I can think of an obvious reason, as can you.

But sometimes these niceties escape others. GQ published a story yesterday about the perplexing disparity in Trump’s quick insistence on death for the ISIS degenerate in New York and silence about capital punishment for others, most notably Vegas degenerate Stephen Paddock. After a million or so people emailed and tweeted at them a theory as to why, they offered this correction:

Edit: An earlier version of this article used a headline noting that Trump had publicly called for the death penalty in the New York attack, but not the Las Vegas shooting in particular. That discrepancy is probably related to the fact that the Las Vegas shooter is dead. We regret the error.

One killer is dead, the other is alive. That *would* explain it. Amazingly, another reporter made the same goof. Watch below as Politico’s Eli Stokols stumbles into the same mistake live on MSNBC. If you’re going to nail the president for alleged prejudice in deciding who should and shouldn’t get the death penalty, might be worth double-checking which suspects still have a pulse first.

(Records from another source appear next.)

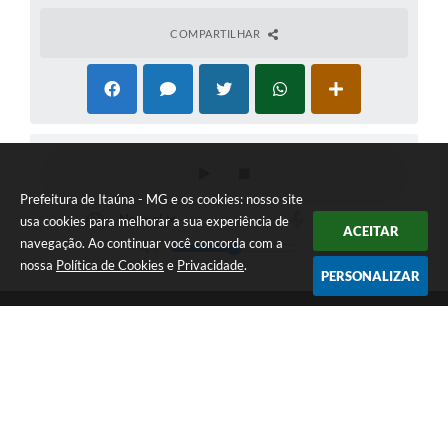
COMPARTILHAR
Prefeitura de Itaúna - MG e os cookies: nosso site
usa cookies para melhorar a sua experiência de
ACEITAR
navegação. Ao continuar você concorda com a
nossa
Política de Cookies
e
Privacidade
.
PERSONALIZAR
Telefone: (37) 3249-9500
Endereço: Avenida Boulevard, 153 - Boulevard Lago Sul | CEP:
35680-760
Atendimento de segunda a sexta-feira das 8 às 16h
Prefeitura de Itaúna - MG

The clip of Stokols that’s going around, including on Fox News, is 20 seconds long and cuts off right after he mentions the Vegas shooter. Watch the full exchange, though, and you’ll see that he goes on to invoke a more interesting comparison: Why call for death for Saipov but not for the white nationalist who mowed down Heather Heyer in Charlottesville? He’s still alive and he used the same method as Saipov to kill. That’s an apples-to-apples comparison, isn’t it?

The least charitable read on that is, a la Stokols, that Trump is playing white identity politics. The Muslim gets insta-death, the white nationalist gets due process. Slightly (but only slightly) more charitable is the idea that Trump blames both sides, the alt-right and Antifa, for things turning violent in Charlottesville — and he’s not alone in doing so. That’s not apples-to-apples with someone plowing into a group of pedestrians out of the blue in lower Manhattan. If you endorse that approach, though, you’re left arguing that a scumbag gunning his car at a crowd of people and killing one of them isn’t quite first-degree murder, that it’s somehow a logical result of two hostile groups throwing punches at each other. Good luck with that. Especially since, as far as I know, there’s no evidence that Heyer herself was threatening anyone.

There’s another possibility. Maybe Trump thinks that Saipov is a special case because jihadism is a special case, at the heart of the war on terror. A big wrinkle in the “Trump doesn’t want to execute white guys!” argument is that he’s spent the last two years calling for the death penalty for Bowe Bergdahl, a not insignificant factor in Bergdahl getting a light sentence. Trump may feel, as doubtless do many others, that special penalties should be reserved for people who get Americans killed by either waging war on the United States (a la Saipov) or going outside the wire to join people who are waging war (a la Bergdahl). Although you can anticipate the reply to that: Wasn’t the Nazi who ran over Heyer also waging war against the U.S. in his own way? There may not be an AUMF in his case but he had his own anti-American reasons for doing what he did.